===== Available records

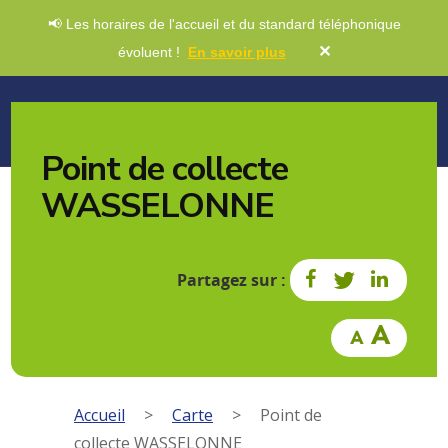
📢 Les horaires de l'accueil et du standard téléphonique
✕
évoluent !
En savoir plus
Point de collecte
WASSELONNE
Partagez sur :
Accueil
>
Carte
>
Point de
collecte WASSELONNE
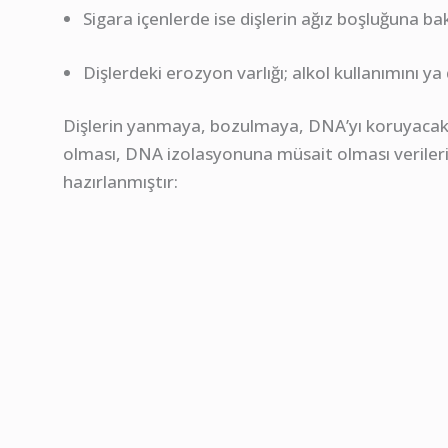
Sigara içenlerde ise dişlerin ağız boşluğuna bak
Dişlerdeki erozyon varlığı; alkol kullanımını ya
Dişlerin yanmaya, bozulmaya, DNA’yı koruyacak y
olması, DNA izolasyonuna müsait olması verileri e
hazırlanmıştır:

==========

Task item
Work out how many lines in the data include "collecte". Answer with the number only.

Response below
2